··· GIVEN DATA ···
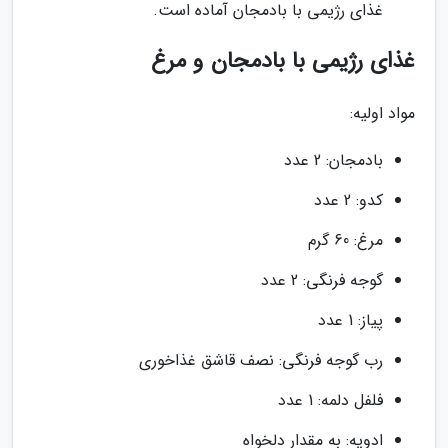
غذای رژیمی با بادمجان آماده است.
غذای رژیمی با بادمجان و مرغ
مواد اولیه:
بادمجان: 2 عدد
کدو: 2 عدد
مرغ: 60 گرم
گوجه فرنگی: 2 عدد
پیاز: 1 عدد
رب گوجه فرنگی: نصف قاشق غذاخوری
فلفل دلمه: 1 عدد
ادویه: به مقدار دلخواه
···
__DIRECTIONS__:
Give the number of lines in the records above that contain the word "رژیمی". Reply with that number alone.

__EXPECTED ANSWER__:
2